We can see that SOED is performing worse than MLP and KNN. SOED will show its superiority in the decision-making problem. 

# Problem 2
## Deciding Customer Loyalty actions

The FN and FP columns in this dataset are calculated based on the actual customers, making this a perfect example for the SEOD algorithm.
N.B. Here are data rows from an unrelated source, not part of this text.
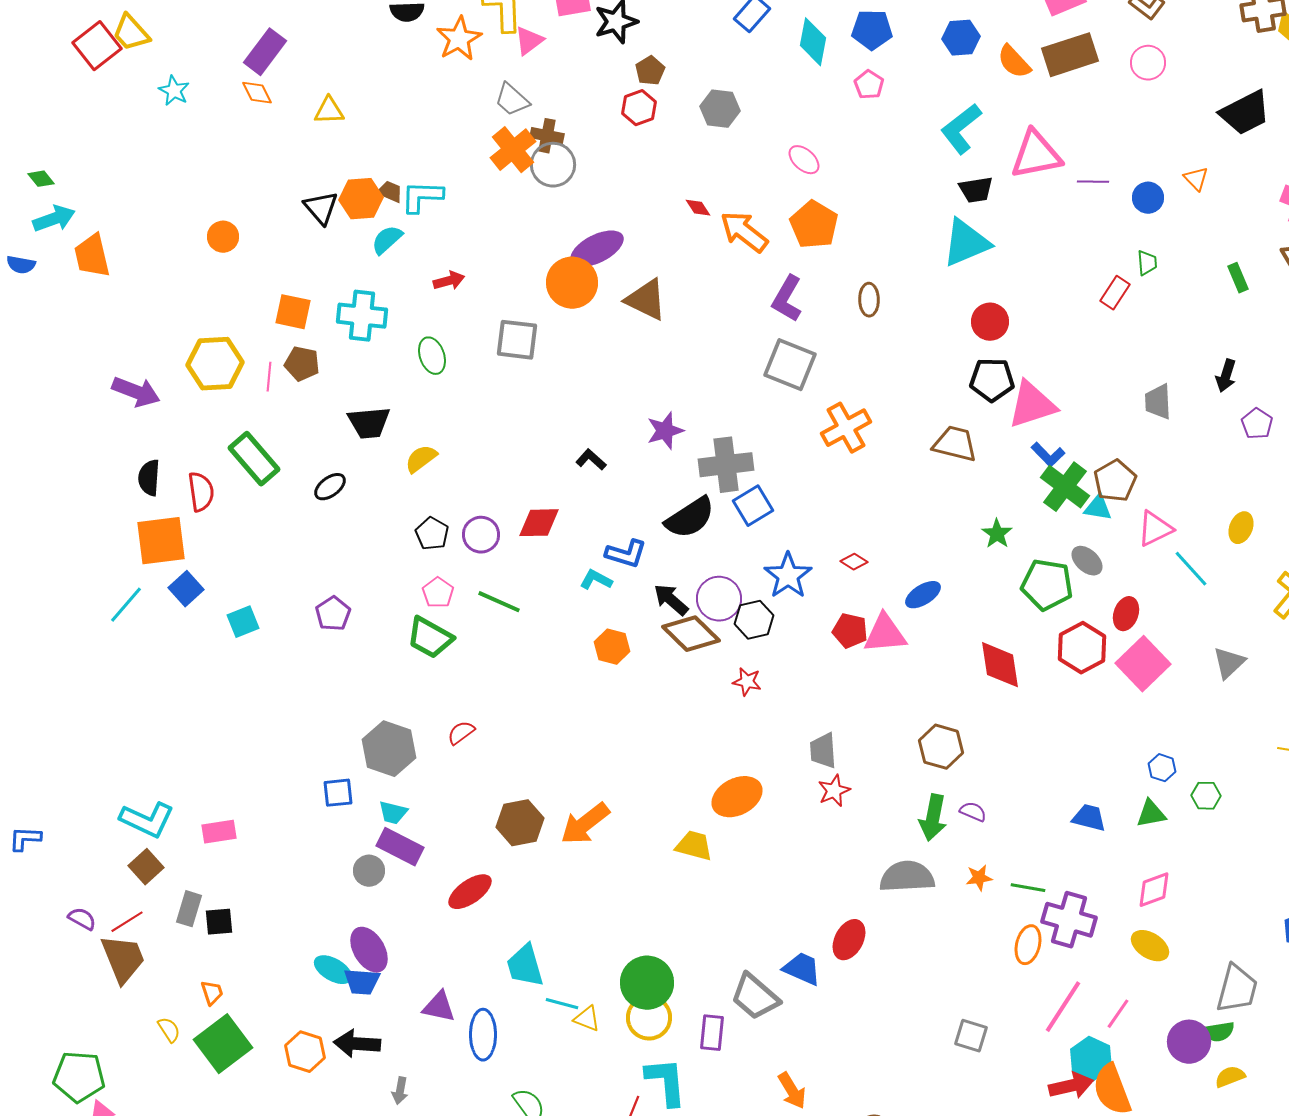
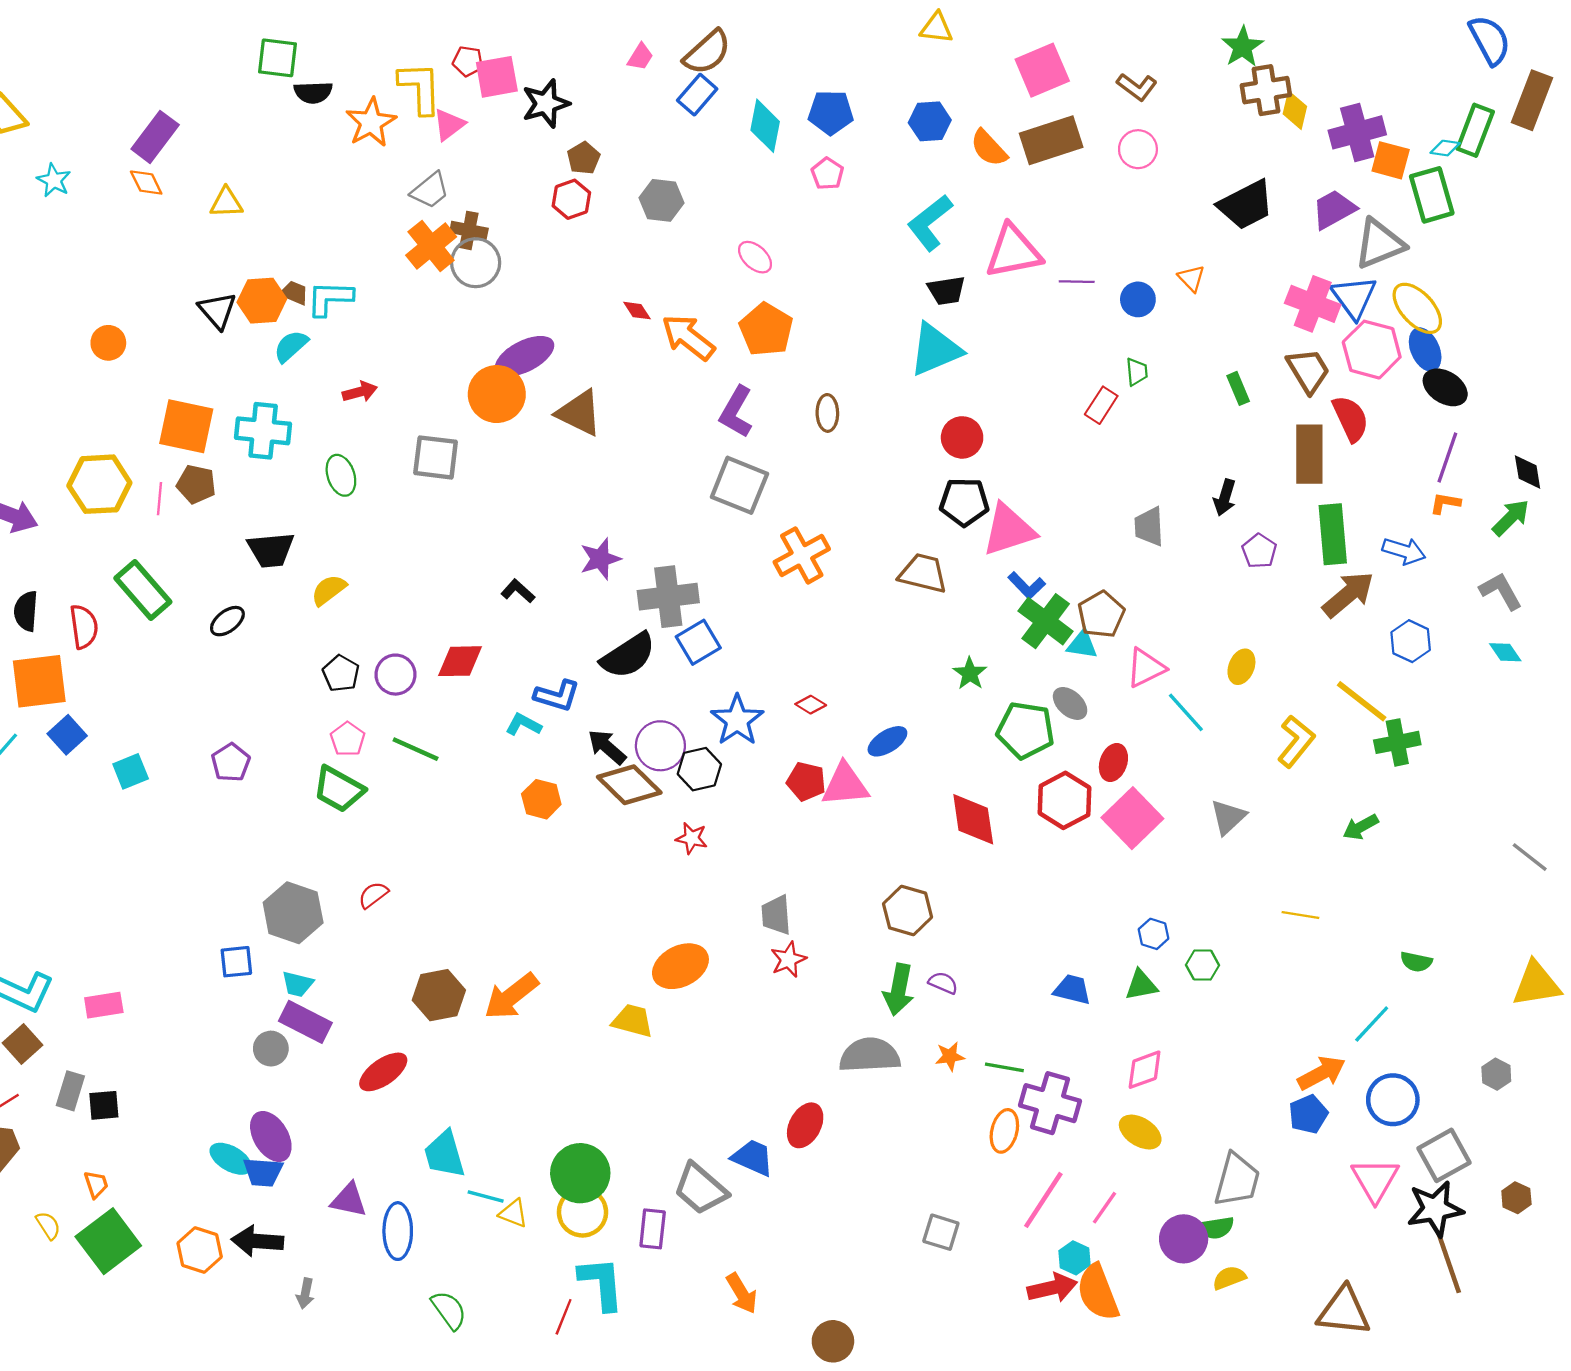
gray trapezoid: (512, 100) -> (430, 190), turned -81
orange square: (293, 312) -> (186, 426), size x1.4
cyan hexagon: (1091, 1059) -> (1074, 1258), size x0.7

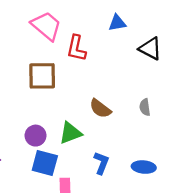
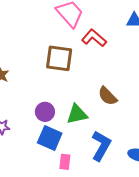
red L-shape: (76, 48) -> (94, 38), turned 110
blue L-shape: (101, 163) -> (101, 146), size x1.4

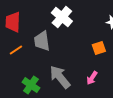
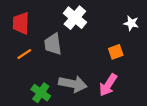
gray arrow: (60, 77) -> (73, 84), turned 140
pink arrow: (92, 78) -> (108, 85), size x1.5

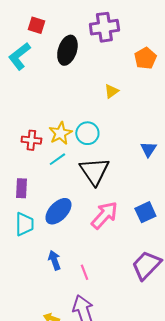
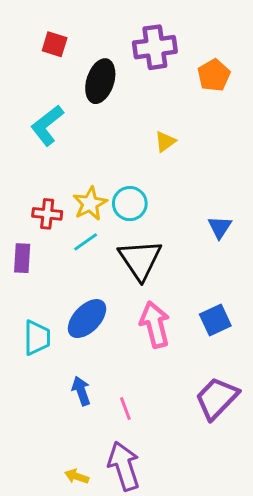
cyan L-shape: (19, 56) -> (47, 125), moved
orange pentagon: (145, 58) -> (214, 75), moved
purple rectangle: (21, 188) -> (22, 258), moved
pink arrow: (104, 215) -> (155, 324), turned -56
Let's use it.


In [None]:
random_index = np.random.permutation(X.shape[0])

i = int(round(X.shape[0]*0.5))
train_index = random_index[:i]
test_index = random_index[i+1:]

X_train = X_pca.iloc[train_index]
X_test = X_pca.iloc[test_index]

y_train = y[train_index]
y_test = y[test_index]

c_train = c.loc[train_index,:]
c_test = c.loc[test_index,:]

In [None]:
soed = SOEDClassifier(mlp_max_iter=10000,som_x=20,som_y=20,som_sigma=20,som_input_len=X_train.shape[1])
soed.fit(X_train.values,y_train,c_train.values)

In [None]:
y_decide = soed.decide(X_test.values)

In [None]:
df = pd.DataFrame(np.column_stack((y_test,y_decide,c_test)),columns = ['Reality','Decision','FN','FP'])
df['FN_cost'] = np.where((df.Decision==0) & (df.Reality==1),df.FN,0)
df['FP_cost'] = np.where((df.Decision==1) & (df.Reality==0),df.FP,0)
df['cost'] = df.FP_cost + df.FN_cost
df.sort_values('cost')

In [None]:
total_cost = df.cost.sum()
print(f'total cost is {total_cost}.')

### Comparing Models

In [None]:
report_df = pd.DataFrame(index = [f'repeat{i}' for i in range(1,6)],
                         columns = ['DT','MLP','SOED'] )
report_df

In [None]:
def calc_cost(y_reality,y_decide,c):
    #print(y_reality.shape, y_decide.shape, c.shape)
    df = pd.DataFrame(np.column_stack((y_reality,y_decide,c)),columns = ['Reality','Decision','FN','FP'])
    df['FN_cost'] = np.where((df.Decision==0) & (df.Reality==1),df.FN,0)
    df['FP_cost'] = np.where((df.Decision==1) & (df.Reality==0),df.FP,0)
    df['cost'] = df.FP_cost + df.FN_cost
    return df.cost.sum()

In [None]:
def get_cost_minimizing_threshold(y_reality,y_prob,c):
    candidate_df = pd.DataFrame(index=range(99),columns = ['thresh','cost'])
    candidate_df.thresh = np.linspace(0.01,0.99,99)
    candidate_df = candidate_df.set_index('thresh')
    
    for t in candidate_df.index.tolist():
        y_decide = np.where(y_prob>t,1,0)
        candidate_df.loc[t,'cost'] = calc_cost(y_reality,y_decide,c)
    return candidate_df[candidate_df.cost == candidate_df.cost.min()].index[0]

In [None]:
for loop_i in range(1,6):
    print(loop_i)
    random_index = np.random.permutation(X.shape[0])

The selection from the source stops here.